Затем редактор потянулся в сторону двери и крикнул:
— Андрюшин, поди-ка сюда!
Через минуту на пороге показался паренёк лет двадцати трёх в выцветшей военной гимнастёрке.
— Помоги-ка новому товарищу оформиться, покажи ему, где что, — приказал редактор, кивая в мою сторону. Затем он протянул мне свою толстую руку. — Ну, бывай, до завтра.
Вдвоём с Андрюшиным мы вошли на заводской двор.
— Значит, у нас будете работать? — спросил Андрюшин. У него были очень светлые волосы, светлая кожа на лице, и весь он казался каким-то светлым.
— У вас, — ответил я.
— И очень хорошо, — сказал Андрюшин, — а то у нас совсем нет опытных журналистов со стажем.
— А откуда вы знаете, что я со стажем?
— А я вашу биографию из-за перегородки слышал. Все знаю. Вы рассказывали и про то, где в Москве работали, и про фронт, а я сидел и думал: «Нет, не пойдёт к нам такой журналист работать. Газета всё же маленькая».
— Почему маленькая? — возразил я. — Большая, четырёхполосная газета.
— Да, да, — подхватил мои слова Андрюшин, — наша газета только кажется маленькой. А на самом деле она большая. Завод-то огромный.
— А где у вас тут лаборатория? — спросил я.
— Лаборатория? Это в другом конце. А зачем вам?
— Нет, это я просто так. Куда же мы сейчас?
— В отдел кадров.
Пока мы обошли разные отделы, раскинутые на необъятной территории завода, и я заполнял разные анкеты, прошло не меньше полутора часов.
Когда наконец всё было закончено и я получил временный пропуск на завод, Андрюшин сказал:
— Ну вот, всё в порядке. Завтра принесите две фотокарточки и получите постоянный пропуск. А теперь, вы извините, мне надо в редакцию. Должен ещё передовую сдать. Придётся посидеть до вечера.
Было не больше трёх. Я подумал: «В передовой многотиражки не больше шестидесяти — восьмидесяти строк. Неужели Андрюшин собирается писать их до вечера?» Но вслух я произнес:
— Это из-за меня вам придётся задерживаться. За то время, что мы ходили, вы бы успели написать две передовые.
— Что вы! — воскликнул Андрюшин. — Ведь я с вами не более двух часов!

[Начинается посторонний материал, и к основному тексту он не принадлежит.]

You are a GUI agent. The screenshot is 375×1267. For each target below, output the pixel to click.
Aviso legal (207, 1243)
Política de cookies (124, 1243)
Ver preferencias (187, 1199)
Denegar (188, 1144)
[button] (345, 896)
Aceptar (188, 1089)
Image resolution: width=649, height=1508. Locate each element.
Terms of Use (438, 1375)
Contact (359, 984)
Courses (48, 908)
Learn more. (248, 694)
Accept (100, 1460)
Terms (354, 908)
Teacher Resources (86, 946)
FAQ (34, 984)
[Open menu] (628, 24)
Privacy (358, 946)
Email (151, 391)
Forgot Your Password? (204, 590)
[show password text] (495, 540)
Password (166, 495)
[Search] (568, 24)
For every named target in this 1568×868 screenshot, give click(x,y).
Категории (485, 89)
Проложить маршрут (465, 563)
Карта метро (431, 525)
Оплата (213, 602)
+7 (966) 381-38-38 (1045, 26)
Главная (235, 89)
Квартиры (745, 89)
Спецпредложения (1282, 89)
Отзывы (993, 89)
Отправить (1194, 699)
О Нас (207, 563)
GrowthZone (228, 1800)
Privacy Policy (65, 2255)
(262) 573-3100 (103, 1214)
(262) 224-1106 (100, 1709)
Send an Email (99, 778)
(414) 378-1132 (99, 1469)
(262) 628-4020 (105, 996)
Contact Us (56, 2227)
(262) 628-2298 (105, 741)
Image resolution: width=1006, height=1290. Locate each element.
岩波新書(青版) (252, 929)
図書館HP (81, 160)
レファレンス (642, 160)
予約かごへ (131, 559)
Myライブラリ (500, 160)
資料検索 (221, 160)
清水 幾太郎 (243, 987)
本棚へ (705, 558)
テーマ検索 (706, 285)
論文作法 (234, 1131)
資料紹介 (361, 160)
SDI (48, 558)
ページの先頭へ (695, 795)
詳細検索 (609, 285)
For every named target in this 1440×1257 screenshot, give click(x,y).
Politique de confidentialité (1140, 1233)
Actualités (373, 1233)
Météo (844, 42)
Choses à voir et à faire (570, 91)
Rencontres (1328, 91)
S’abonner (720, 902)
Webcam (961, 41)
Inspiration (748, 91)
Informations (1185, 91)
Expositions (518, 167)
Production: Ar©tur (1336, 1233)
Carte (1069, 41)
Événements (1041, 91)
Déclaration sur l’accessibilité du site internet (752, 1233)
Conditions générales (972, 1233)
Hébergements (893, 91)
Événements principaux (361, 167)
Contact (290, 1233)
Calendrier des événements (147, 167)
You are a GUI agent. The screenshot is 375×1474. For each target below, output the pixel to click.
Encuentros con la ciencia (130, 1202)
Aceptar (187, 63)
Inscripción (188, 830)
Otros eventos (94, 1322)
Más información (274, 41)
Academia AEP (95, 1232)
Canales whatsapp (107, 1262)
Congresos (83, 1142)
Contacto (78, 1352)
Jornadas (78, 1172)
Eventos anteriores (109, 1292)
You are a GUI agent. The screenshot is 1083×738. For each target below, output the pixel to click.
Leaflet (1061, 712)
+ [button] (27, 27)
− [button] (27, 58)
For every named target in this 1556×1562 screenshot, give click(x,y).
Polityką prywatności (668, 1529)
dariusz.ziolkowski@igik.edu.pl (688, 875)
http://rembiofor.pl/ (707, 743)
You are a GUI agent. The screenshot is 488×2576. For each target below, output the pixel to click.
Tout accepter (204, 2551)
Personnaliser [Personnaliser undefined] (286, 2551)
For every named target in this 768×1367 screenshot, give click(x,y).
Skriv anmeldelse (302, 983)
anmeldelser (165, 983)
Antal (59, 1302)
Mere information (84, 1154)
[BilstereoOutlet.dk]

— О чём передовая? — спросил я.
— О бытовом обслуживании рабочих. Тема очень важная. Все материалы я уже подобрал. Остаётся только написать. Часов трёх мне будет вполне достаточно.
«Ещё бы!» — подумал я и проговорил:
— Вот что, услуга за услугу. Вы потратили на меня время, а я помогу вам написать эту передовую. Идёт?
— Что вы! — замахал руками Андрюшин. — Вам ещё хватит работы, сначала осмотритесь. А передовая поручена мне.
— Чепуха, — возразил я, — на фронте это называлось: взаимная выручка в бою. Кроме того, скажу вам откровенно, мне и самому хочется поскорее попытать себя. Я ведь отвык от мирных, так сказать, тем. Вот я и проверю себя, так сказать, неофициально.
Я подхватил Андрюшина под руку и, хотя он вначале упирался и продолжал горячо возражать, привёл его в редакцию.
— Ну, где ваши материалы? — спросил я, когда мы подошли к его столу. — У вас все подобрано?
— Да, конечно, — пробормотал Андрюшин, показывая на стопку отпечатанных на машинке листов.
— Ну и отлично, — сказал я. — Погуляйте немного, я посмотрю материал.
Я уселся на место Андрюшина и погрузился в чтение. Уже через несколько минут я понял, что материал был исчерпывающий. Передо мной лежало подробное решение бюро парткома по докладу заместителя директора завода, решение, в котором не только обстоятельно разбирались недостатки в бытовом обслуживании рабочих, но и вскрывалась их основная причина. Администрация завода, привыкшая к тому, что во время войны никто не сетовал на трудности, продолжала и в мирные дни, как было сказано в решении, «игнорировать быт». Далее разбирались конкретные недостатки, назывались их виновники.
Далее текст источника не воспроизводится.